A Simplified Model for Load Imbalance in Distributed Spiking Neural Networks

Simulating networks of spiking neurons at large scale requires the implementation of some strategy to distribute neurons across different compute nodes. As the network evolves during the simulation some compute nodes may be required, at a given time instant, to process more spikes than other neurons, simply because of the chaotic activity of the network. This introduces a negative effect on simulation performance called load imbalance, by which the total wallclock time of the simulation is increased because some compute nodes must waste cycles waiting for others (who were tasked with a larger amount of computation) to finish.

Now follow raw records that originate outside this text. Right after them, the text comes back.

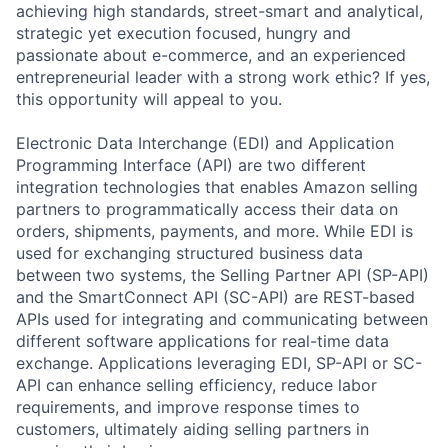
achieving high standards, street-smart and analytical,
strategic yet execution focused, hungry and
passionate about e-commerce, and an experienced
entrepreneurial leader with a strong work ethic? If yes,
this opportunity will appeal to you.
Electronic Data Interchange (EDI) and Application
Programming Interface (API) are two different
integration technologies that enables Amazon selling
partners to programmatically access their data on
orders, shipments, payments, and more. While EDI is
used for exchanging structured business data
between two systems, the Selling Partner API (SP-API)
and the SmartConnect API (SC-API) are REST-based
APIs used for integrating and communicating between
different software applications for real-time data
exchange. Applications leveraging EDI, SP-API or SC-
API can enhance selling efficiency, reduce labor
requirements, and improve response times to
customers, ultimately aiding selling partners in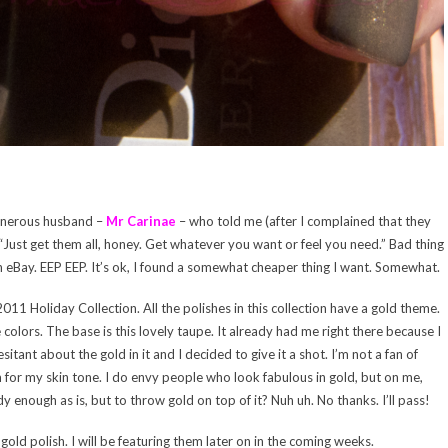
 generous husband –
Mr Carinae
– who told me (after I complained that they
Just get them all, honey. Get whatever you want or feel you need.” Bad thing
on eBay. EEP EEP. It’s ok, I found a somewhat cheaper thing I want. Somewhat.
011 Holiday Collection. All the polishes in this collection have a gold theme.
he colors. The base is this lovely taupe. It already had me right there because I
tant about the gold in it and I decided to give it a shot. I’m not a fan of
 for my skin tone. I do envy people who look fabulous in gold, but on me,
y enough as is, but to throw gold on top of it? Nuh uh. No thanks. I’ll pass!
gold polish. I will be featuring them later on in the coming weeks.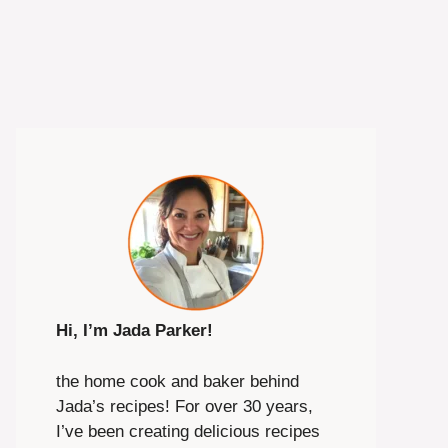
Hi, I’m Jada Parker!
the home cook and baker behind
Jada’s recipes! For over 30 years,
I’ve been creating delicious recipes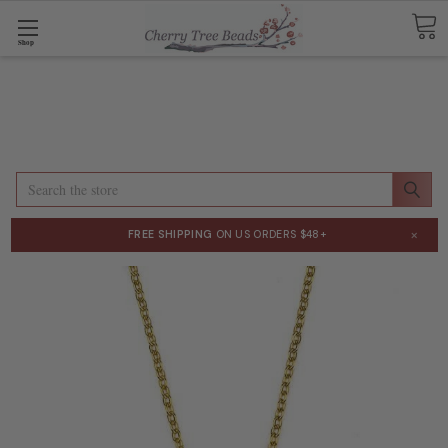
Shop
Search
×
FREE SHIPPING
ON US ORDERS $48+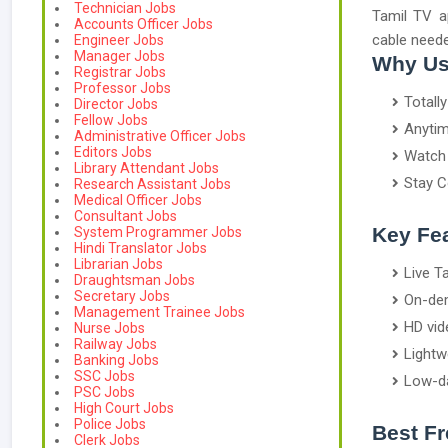
Technician Jobs
Tamil TV a
Accounts Officer Jobs
cable neede
Engineer Jobs
Manager Jobs
Why Us
Registrar Jobs
Professor Jobs
Totall
Director Jobs
Fellow Jobs
Anytim
Administrative Officer Jobs
Editors Jobs
Watch 
Library Attendant Jobs
Stay C
Research Assistant Jobs
Medical Officer Jobs
Consultant Jobs
Key Fea
System Programmer Jobs
Hindi Translator Jobs
Librarian Jobs
Live T
Draughtsman Jobs
Secretary Jobs
On-dem
Management Trainee Jobs
HD vid
Nurse Jobs
Railway Jobs
Lightw
Banking Jobs
SSC Jobs
Low-d
PSC Jobs
High Court Jobs
Police Jobs
Best F
Clerk Jobs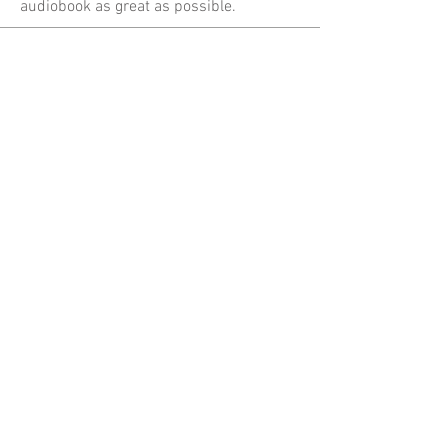
audiobook as great as possible.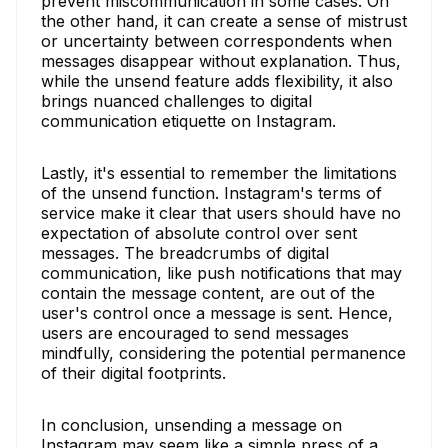
prevent miscommunication in some cases. On
the other hand, it can create a sense of mistrust
or uncertainty between correspondents when
messages disappear without explanation. Thus,
while the unsend feature adds flexibility, it also
brings nuanced challenges to digital
communication etiquette on Instagram.
Lastly, it's essential to remember the limitations
of the unsend function. Instagram's terms of
service make it clear that users should have no
expectation of absolute control over sent
messages. The breadcrumbs of digital
communication, like push notifications that may
contain the message content, are out of the
user's control once a message is sent. Hence,
users are encouraged to send messages
mindfully, considering the potential permanence
of their digital footprints.
In conclusion, unsending a message on
Instagram may seem like a simple press of a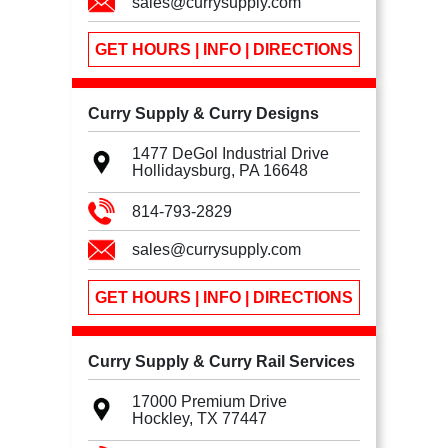
sales@currysupply.com
GET HOURS | INFO | DIRECTIONS
Curry Supply & Curry Designs
1477 DeGol Industrial Drive
Hollidaysburg, PA
16648
814-793-2829
sales@currysupply.com
GET HOURS | INFO | DIRECTIONS
Curry Supply & Curry Rail Services
17000 Premium Drive
Hockley, TX
77447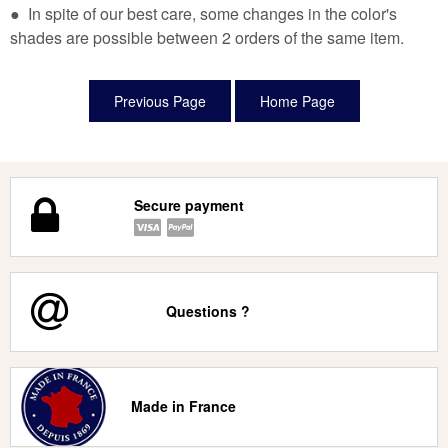
● In spite of our best care, some changes in the color's
shades are possible between 2 orders of the same item.
Secure payment
Questions ?
Made in France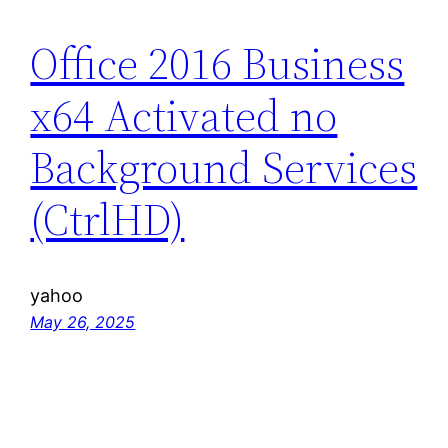
Office 2016 Business
x64 Activated no
Background Services
(CtrlHD)
yahoo
May 26, 2025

The load balance problem has been tackled differently in the literature. The developers of NEST, one of the state-of-the-art spiking point-neuron simulators available open-source, have recently stated that “one needs to investigate how to map the spatial structure of a neuronal network to the topology of modern HPC systems. This is not an obvious design choice as the currently employed round-robin distribution scheme is crucial for load balancing. Any non-random distribution of neurons could incur significant performance penalties due to unbalanced work load.” As part of a software engineering effort, the group of Modha et al. have developed a closed-source simulator based on non-blocking communication that is able partially to mitigate the load balancing problem. Finally, a 2014 study from Gerstner’s lab found that synaptic plasticity can greatly impact simulation performance by introducing a significant load imbalance among parallel processes.

In this post, I will introduce a simple model that allows to get an idea of the potential load imbalance that may arise during a simulation under some simplified assumptions.

Results

Under reasonable assumptions, the load imbalance \(\Lambda = max~\{W_p\} - min~\{W_p\}\) arising from the different spiking workloads in a distributed spiking neural network simulation can be estimated by

\[Pr( \Lambda = k ) = \sum_{x=0}^\infty Pr( max~\{W_p\} = x, min~\{W_p\} = x - k ),\]

where \(W_p i.i.d.\) and

\[Pr( max~\{W_p\} = x, min~\{W_p\} = y ) = \begin{cases} 0, &x<y \\ [ F_W(y) - F_W(y-1)]^P, &x = y \\ [ F_W(y+1) - F_W(y-1)]^P - [ F_W(y+1) - F_W(y)]^P - [ F_W(y) - F_W(y-1)]^P, & x = y+1\\ [ F_W(x) - F_W(y-1)]^P + [ F_W(x-1) - F_W(y)]^P - [ F_W(x) - F_W(y)]^P - [ F_W(x-1) - F_W(y-1)]^P, &x > y + 1 \end{cases}\]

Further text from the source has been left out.